### WORK TO BE COMPLETED:
Write out all the data verbatim. Skip images.

********

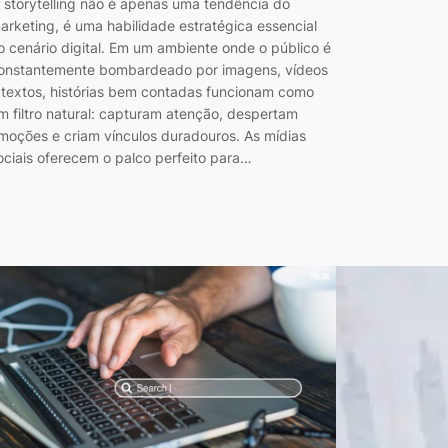
 storytelling não é apenas uma tendência do
arketing, é uma habilidade estratégica essencial
o cenário digital. Em um ambiente onde o público é
onstantemente bombardeado por imagens, vídeos
 textos, histórias bem contadas funcionam como
m filtro natural: capturam atenção, despertam
moções e criam vínculos duradouros. As mídias
ociais oferecem o palco perfeito para…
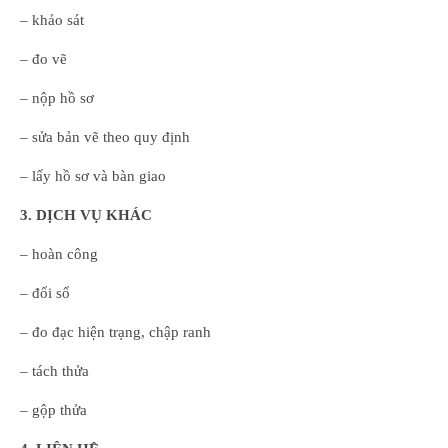
– khảo sát
– đo vẽ
– nộp hồ sơ
– sửa bản vẽ theo quy định
– lấy hồ sơ và bàn giao
3. DỊCH VỤ KHÁC
– hoàn công
– đổi sổ
– đo đạc hiện trạng, chập ranh
– tách thửa
– gộp thửa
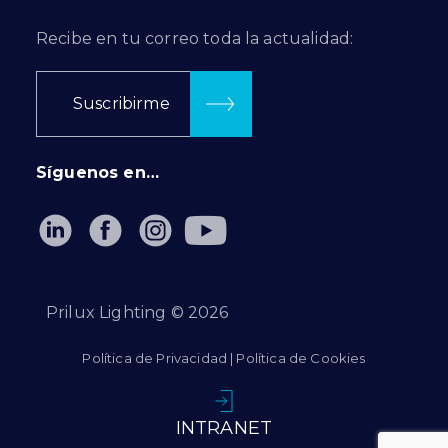
Recibe en tu correo toda la actualidad:
Suscribirme
Síguenos en…
Prilux Lighting ©
2026
Política de Privacidad
|
Política de Cookies
INTRANET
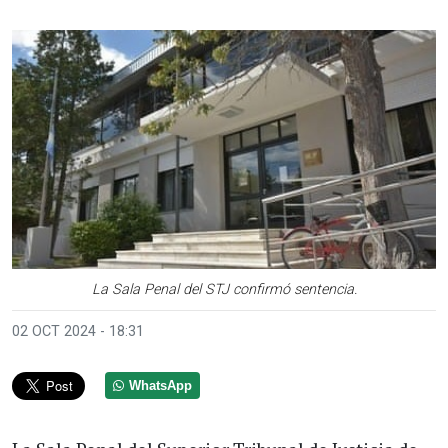
La Sala Penal del STJ confirmó sentencia.
02 OCT 2024 - 18:31
WhatsApp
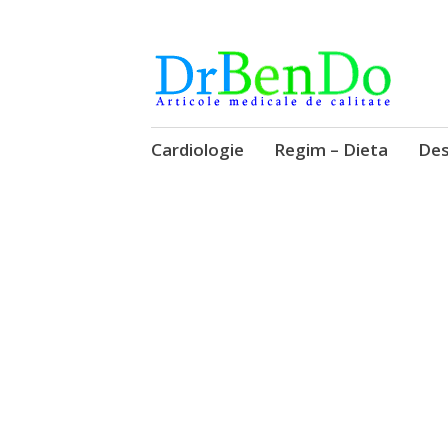
Alimentatia sa iti fie medicatia
DrBendo.ro
Sari
Cardiologie
Regim – Dieta
Des
la
conținut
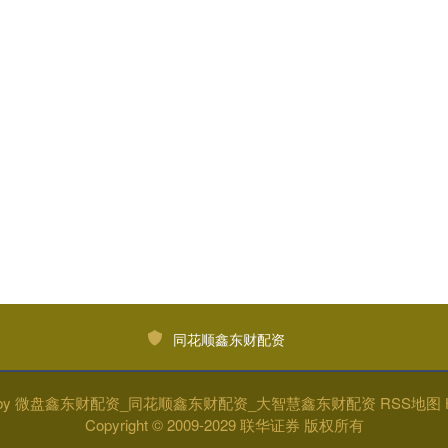
同花顺鑫东财配资
by
微盘鑫东财配资_同花顺鑫东财配资_大智慧鑫东财配资
RSS地图
Copyright
© 2009-2029
联华证券
版权所有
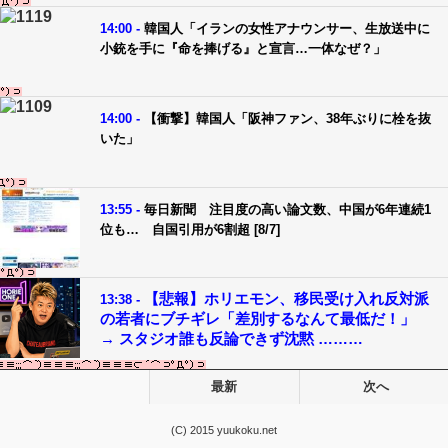
14:00 -
韓国人「イランの女性アナウンサー、生放送中に
小銃を手に『命を捧げる』と宣言…一体なぜ？」
14:00 -
【衝撃】韓国人「阪神ファン、38年ぶりに栓を抜
いた」
13:55 -
毎日新聞 注目度の高い論文数、中国が6年連続1
位も… 自国引用が6割超 [8/7]
【悲報】ホリエモン、移民受け入れ反対派
13:38 -
の若者にブチギレ「差別するなんて最低だ！」
→ スタジオ誰も反論できず沈黙 ………
最新
次へ
(C) 2015 yuukoku.net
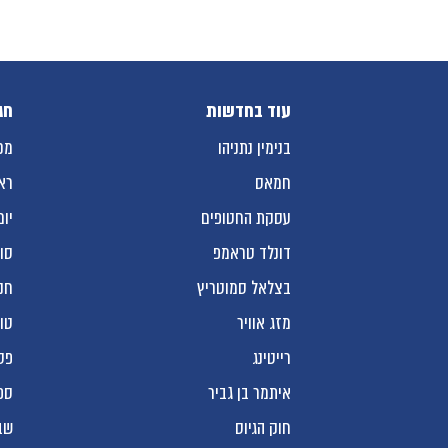
עוד בחדשות
חג
בנימין נתניהו
מכ
חמאס
רא
עסקת החטופים
יום
דונלד טראמפ
סו
בצלאל סמוטריץ
חנ
מזג אוויר
טו
רייטינג
פס
איתמר בן גביר
ספ
חוק הגיוס
שב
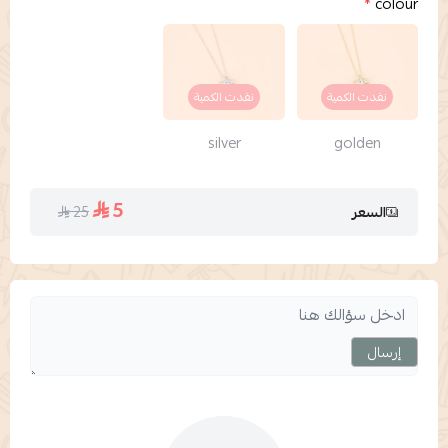
*
colour
نفدت الكمية
نفدت الكمية
silver
golden
5
25
السعر
إرسال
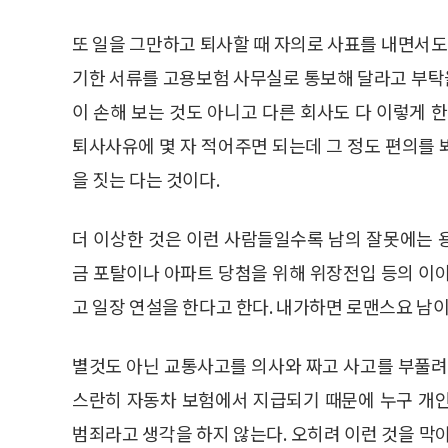
또 일을 그만하고 퇴사할 때 자의로 사표를 내면서
기한 서류를 고용보험 사무실로 통보해 달라고 부탁을
이 손해 보는 것도 아니고 다른 회사도 다 이렇게 
퇴사사유에 몇 자 적어주면 되는데 그 정도 편의를
을 짓는 다는 것이다.
더 이상한 것은 이런 사람들일수록 남의 잘못에는 
금 포탈이나 아파트 당첨을 위해 위장전입 등의 이
고 일장 연설을 한다고 한다. 내가하면 로맨스요 남이
별것도 아닌 교통사고를 의사와 짜고 사고를 부풀려
스란히 자동차 보험에서 지급되기 때문에 누구 개
범죄라고 생각을 하지 않는다. 오히려 이런 것을 막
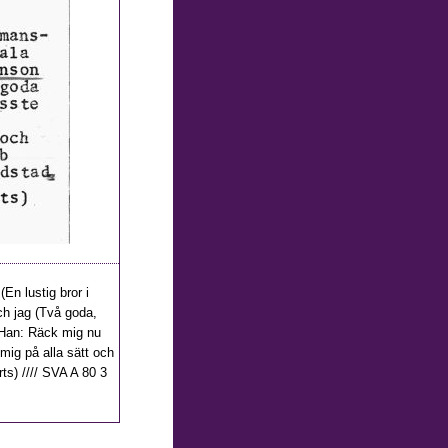
En lustig bror i
ch jag (Två goda,
 (Han: Räck mig nu
 mig på alla sätt och
ts) //// SVA A 80 3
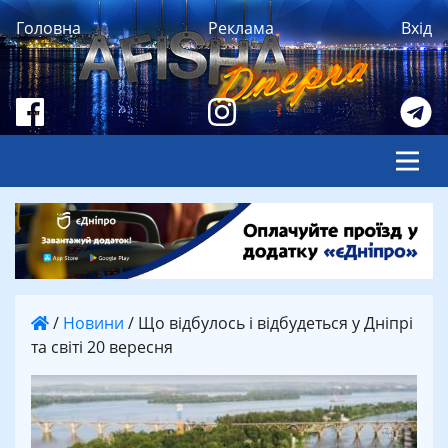
Головна
Реклама
Вхід
/
Новини
/
Що відбулось і відбудеться у Дніпрі
та світі 20 вересня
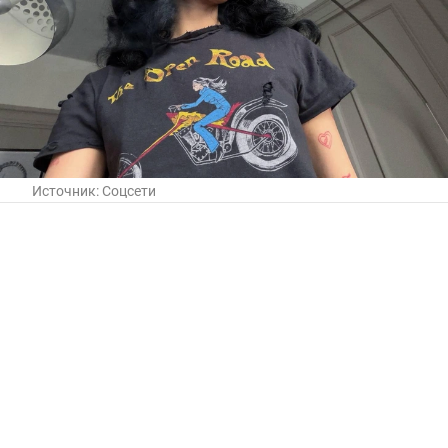
Источник:
Соцсети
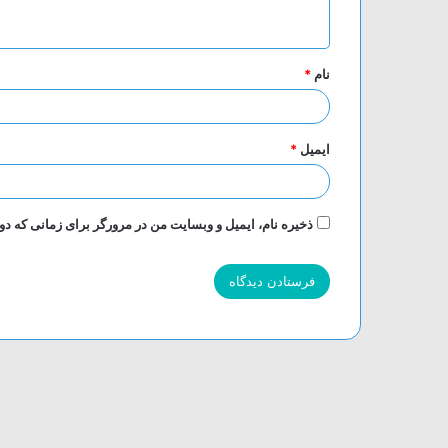
ه
*
نام
*
ایمیل
*
ذخیره نام، ایمیل و وبسایت من در مرورگر برای زمانی که دو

********

### OUTPUT OF THE EXERCISE:
 storytelling não é apenas uma tendência do
arketing, é uma habilidade estratégica essencial
o cenário digital. Em um ambiente onde o público é
onstantemente bombardeado por imagens, vídeos
 textos, histórias bem contadas funcionam como
m filtro natural: capturam atenção, despertam
moções e criam vínculos duradouros. As mídias
ociais oferecem o palco perfeito para…
– khảo sát
– đo vẽ
– nộp hồ sơ
– sửa bản vẽ theo quy định
– lấy hồ sơ và bàn giao
3. DỊCH VỤ KHÁC
– hoàn công
– đổi sổ
– đo đạc hiện trạng, chập ranh
– tách thửa
– gộp thửa
Recibe en tu correo toda la actualidad:
Suscribirme
Síguenos en…
Prilux Lighting ©
2026
Política de Privacidad
|
Política de Cookies
INTRANET
La Sala Penal del STJ confirmó sentencia.
02 OCT 2024 - 18:31
WhatsApp
Alimentatia sa iti fie medicatia
DrBendo.ro
Sari
Cardiologie
Regim – Dieta
Des
la
conținut
同花顺鑫东财配资
by
微盘鑫东财配资_同花顺鑫东财配资_大智慧鑫东财配资
RSS地图
Copyright
© 2009-2029
联华证券
版权所有
14:00 -
韓国人「イランの女性アナウンサー、生放送中に
小銃を手に『命を捧げる』と宣言…一体なぜ？」
14:00 -
【衝撃】韓国人「阪神ファン、38年ぶりに栓を抜
いた」
13:55 -
毎日新聞 注目度の高い論文数、中国が6年連続1
位も… 自国引用が6割超 [8/7]
【悲報】ホリエモン、移民受け入れ反対派
13:38 -
の若者にブチギレ「差別するなんて最低だ！」
→ スタジオ誰も反論できず沈黙 ………
最新
次へ
(C) 2015 yuukoku.net
עוד בחדשות
חג
בנימין נתניהו
מכ
חמאס
רא
עסקת החטופים
יום
דונלד טראמפ
סו
בצלאל סמוטריץ
חנ
מזג אוויר
טו
רייטינג
פס
איתמר בן גביר
ספ
חוק הגיוס
שב
*
colour
نفدت الكمية
نفدت الكمية
silver
golden
5
25
السعر
إرسال
또 일을 그만하고 퇴사할 때 자의로 사표를 내면서
기한 서류를 고용보험 사무실로 통보해 달라고 부탁을
이 손해 보는 것도 아니고 다른 회사도 다 이렇게 
퇴사사유에 몇 자 적어주면 되는데 그 정도 편의를
을 짓는 다는 것이다.
더 이상한 것은 이런 사람들일수록 남의 잘못에는 
금 포탈이나 아파트 당첨을 위해 위장전입 등의 이
고 일장 연설을 한다고 한다. 내가하면 로맨스요 남이
별것도 아닌 교통사고를 의사와 짜고 사고를 부풀려
스란히 자동차 보험에서 지급되기 때문에 누구 개
범죄라고 생각을 하지 않는다. 오히려 이런 것을 막
En lustig bror i
ch jag (Två goda,
 (Han: Räck mig nu
 mig på alla sätt och
ts) //// SVA A 80 3
Головна
Реклама
Вхід
/
Новини
/
Що відбулось і відбудеться у Дніпрі
та світі 20 вересня
Источник:
Соцсети
ه
*
نام
*
ایمیل
*
ذخیره نام، ایمیل و وبسایت من در مرورگر برای زمانی که دو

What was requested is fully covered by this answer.